我的方法是首先在变量中获取超链接,然后使用该变量获取数据?
但是,当我向超链接发送请求时,我得到了“ BAD REQUEST”响应。我不知道为什么会出现此错误。我使用的代码是
Sub GrabLastNames()
'dimension (set aside memory for) our variables
Dim objIE As InternetExplorer
Dim ele As Object
Dim y As Integer
Dim mtbl As String
Dim request As Object
Dim html As New HTMLDocument
Dim website As String
Dim price As Variant
Dim cellAddress As String
Dim rowNumber As Long
'start a new browser instance
Set objIE = New InternetExplorer
'make browser visible
objIE.Visible = True
'navigate to page with needed data
objIE.navigate "https://www.amfiindia.com/nav-history-download"
'wait for page to load
Do While objIE.Busy = True Or objIE.readyState <> 4: DoEvents: Loop
' ht.querySelector(".nav-hist-dwnld a").href
'we will output data to excel, starting on row 1
y = 1
mtbl = objIE.document.querySelector(".nav-hist-dwnld a").href
' mtbl = Sheets("Sheet1").Range("A" & y).Value
' Website to go to.
' website = mtbl
' Create the object that will make the webpage request.

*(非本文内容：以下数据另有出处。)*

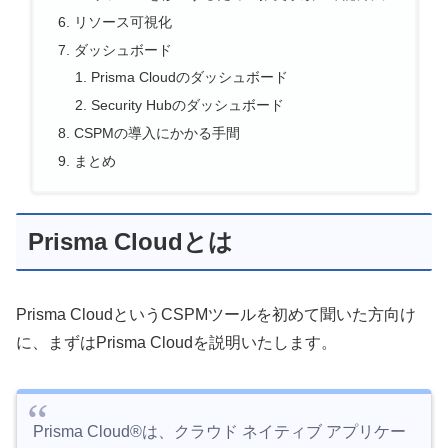
リソース可視化
ダッシュボード
Prisma Cloudのダッシュボード
Security Hubのダッシュボード
CSPMの導入にかかる手間
まとめ
Prisma Cloudとは
Prisma CloudというCSPMツールを初めて聞いた方向け
に、まずはPrisma Cloudを説明いたします。
Prisma Cloud®は、クラウド ネイティブ アプリケー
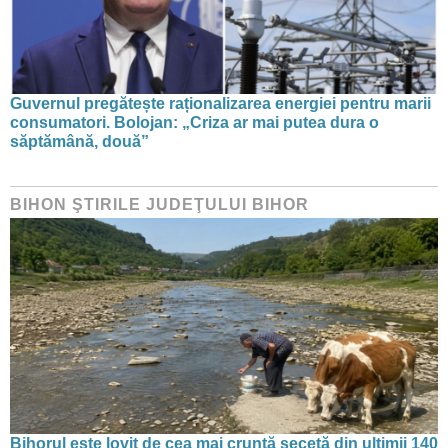
Guvernul pregătește raționalizarea energiei pentru marii
consumatori. Bolojan: „Criza ar mai putea dura o
săptămână, două”
BIHON ŞTIRILE JUDEŢULUI BIHOR
Bihorul este lovit de cea mai cruntă secetă din ultimii 140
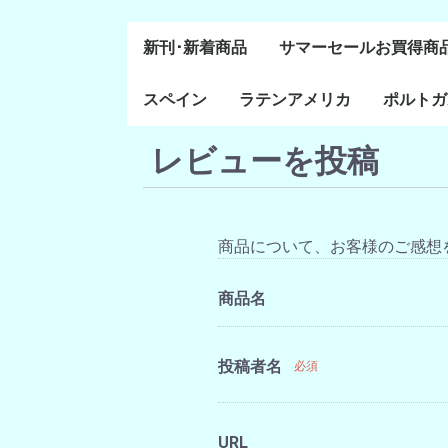
新刊･新着商品
サマーセールお買得商
スペイン
ラテンアメリカ
ポルトガ
通史・全般
８～１５世紀
１６～１８世紀
１８世紀末～２０世紀
20世紀後半以降
レビューを投稿
ラテン・アメリカ全般
メキシコ研究
中米・カリブ研究
キューバ研究
南米諸国
ペルー研究
チリ研究
アルゼンチン研究
ポルトガ
ブラジル
前半
商品について、お客様のご感想
商品名
投稿者名
必須
URL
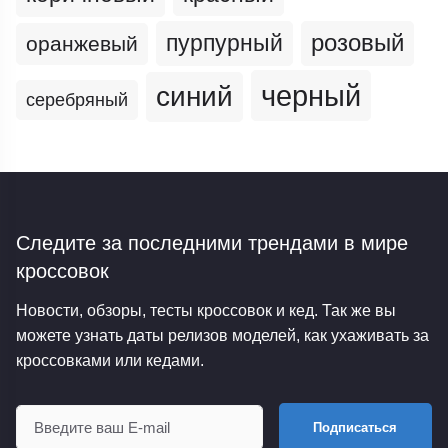
пурпурный
розовый
оранжевый
черный
синий
серебряный
Следите за последними трендами
в мире
кроссовок
Новости, обзоры, тесты кроссовок и кед. Так же вы
можете узнать даты релизов моделей, как ухаживать за
кроссовками или кедами.
Подписаться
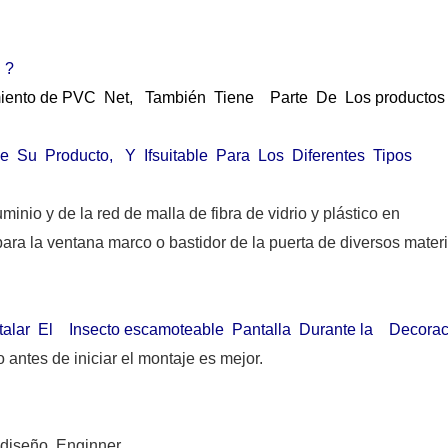
 ?
timiento de PVC Net, También Tiene Parte De Los productos
e Su Producto, Y Ifsuitable Para Los Diferentes Tipos
uminio y de la red de malla de fibra de vidrio y plástico en
ra la ventana marco o bastidor de la puerta de diversos materi
ar El Insecto escamoteable Pantalla Durante la Decoraci
o antes de iniciar el montaje es mejor.
diseño Enginner.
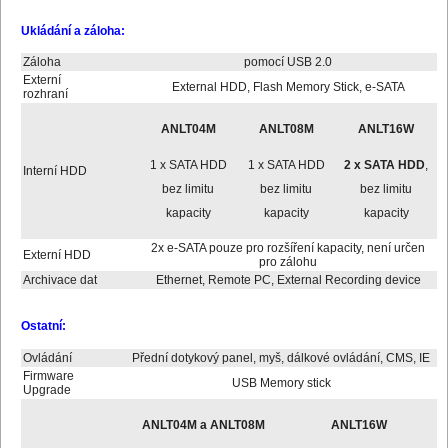
Ukládání a záloha:
Záloha
pomocí USB 2.0
Externí
External HDD, Flash Memory Stick, e-SATA
rozhraní
ANLT04M
ANLT08M
ANLT16W
1 x SATA HDD
1 x SATA HDD
2 x SATA HDD
,
Interní HDD
bez limitu
bez limitu
bez limitu
kapacity
kapacity
kapacity
2x e-SATA pouze pro rozšíření kapacity, není určen
Externí HDD
pro zálohu
Archivace dat
Ethernet, Remote PC, External Recording device
Ostatní:
Ovládání
Přední dotykový panel, myš, dálkové ovládání, CMS, IE
Firmware
USB Memory stick
Upgrade
ANLT04M a ANLT08M
ANLT16W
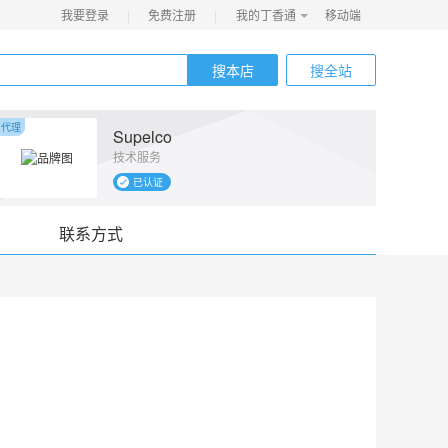
我要登录
|
免费注册
|
我的丁香通
移动端
搜本店
搜全站
代理
代理
Supelco
技术服务
已认证
联系方式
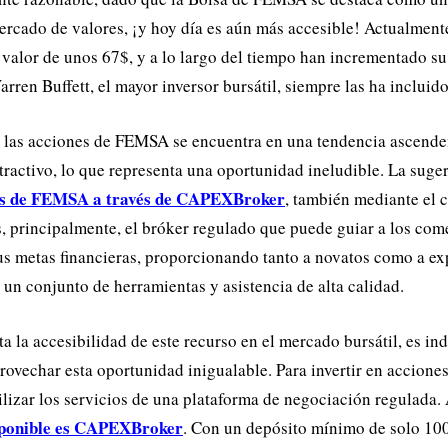
mercado de valores, ¡y hoy día es aún más accesible! Actualmente
alor de unos 67$, y a lo largo del tiempo han incrementado su
rren Buffett, el mayor inversor bursátil, siempre las ha incluido
 las acciones de FEMSA se encuentra en una tendencia ascenden
ractivo, lo que representa una oportunidad ineludible. La suge
s de FEMSA a través de CAPEXBroker
, también mediante el 
, principalmente, el bróker regulado que puede guiar a los come
s metas financieras, proporcionando tanto a novatos como a ex
 un conjunto de herramientas y asistencia de alta calidad.
a la accesibilidad de este recurso en el mercado bursátil, es in
ovechar esta oportunidad inigualable. Para invertir en accion
ilizar los servicios de una plataforma de negociación regulada
sponible es CAPEXBroker
. Con un depósito mínimo de solo 100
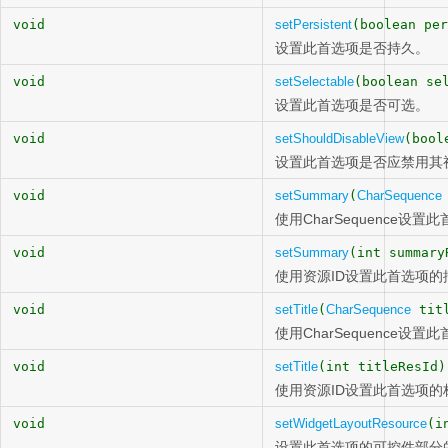
void
setPersistent
(boolean per
设置此首选项是否持久。
void
setSelectable
(boolean se
设置此首选项是否可选。
void
setShouldDisableView
(bool
设置此首选项是否应禁用其
void
setSummary
(
CharSequence
使用CharSequence设
void
setSummary
(int summary
使用资源ID设置此首选项的
void
setTitle
(
CharSequence
tit
使用CharSequence设
void
setTitle
(int titleResId)
使用资源ID设置此首选项的
void
setWidgetLayoutResource
(i
设置此首选项的可控件部分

Set request = CreateObject("MSXML2.XMLHTTP")
' Where to go and how to go there - probably don't need to change this.
request.Open "GET", mtbl, False
' Get fresh data.
request.setRequestHeader "If-Modified-Since", "Sat, 1 Jan 2000 00:00:00 GMT"
' Send the request for the webpage.
request.send
' MsqBox "bye"
' Get the webpage response data into a variable.
response = request.responseText
' Put the webpage into an html object to make data references easier.
'html.body.innerHTML = response
MsgBox "Hi"
' MsgBox "Bye Bye"
' Get the price from the specified element on the page.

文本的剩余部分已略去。